■ RAW DATA

Start of Block

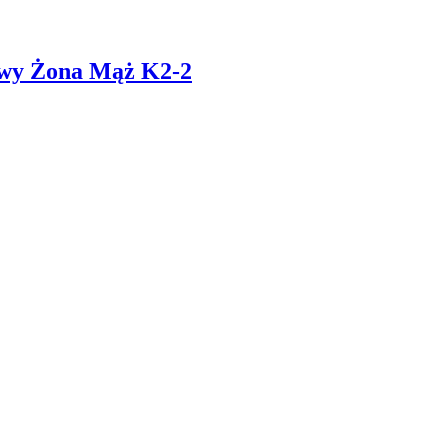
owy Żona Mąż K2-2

End of Block
Start of Block

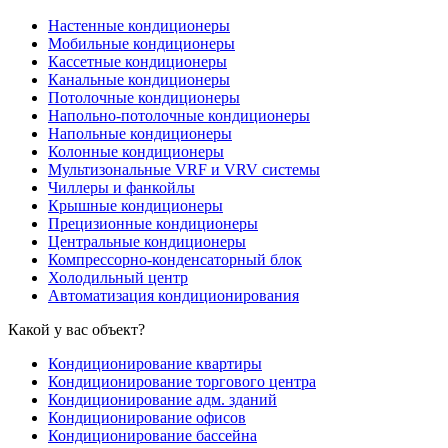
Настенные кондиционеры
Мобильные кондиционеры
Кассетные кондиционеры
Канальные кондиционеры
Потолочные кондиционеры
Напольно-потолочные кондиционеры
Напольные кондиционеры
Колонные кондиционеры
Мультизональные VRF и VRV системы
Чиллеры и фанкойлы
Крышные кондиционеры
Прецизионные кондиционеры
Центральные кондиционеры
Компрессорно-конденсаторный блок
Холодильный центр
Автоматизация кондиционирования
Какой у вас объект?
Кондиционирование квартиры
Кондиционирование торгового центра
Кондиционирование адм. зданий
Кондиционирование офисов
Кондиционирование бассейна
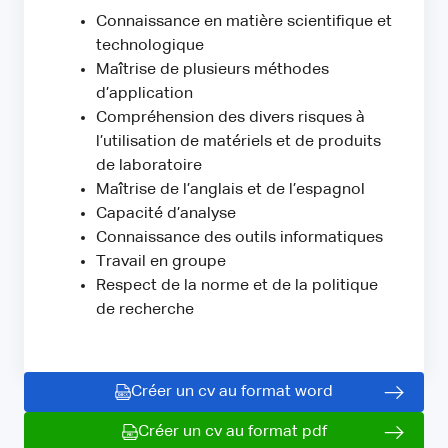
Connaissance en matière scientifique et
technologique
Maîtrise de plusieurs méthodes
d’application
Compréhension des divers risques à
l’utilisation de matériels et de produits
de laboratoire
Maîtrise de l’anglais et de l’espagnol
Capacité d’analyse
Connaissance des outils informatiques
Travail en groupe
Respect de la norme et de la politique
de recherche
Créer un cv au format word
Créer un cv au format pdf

End of Block

■ EXERCISE DIRECTIONS
Copy out, exactly and alone, the lines of the entries above between the ones holding "Maîtrise de plusieurs méthodes" and "Créer un cv au format pdf", inclusive.

■ RESPONSE BOX
Maîtrise de plusieurs méthodes
d’application
Compréhension des divers risques à
l’utilisation de matériels et de produits
de laboratoire
Maîtrise de l’anglais et de l’espagnol
Capacité d’analyse
Connaissance des outils informatiques
Travail en groupe
Respect de la norme et de la politique
de recherche
Créer un cv au format word
Créer un cv au format pdf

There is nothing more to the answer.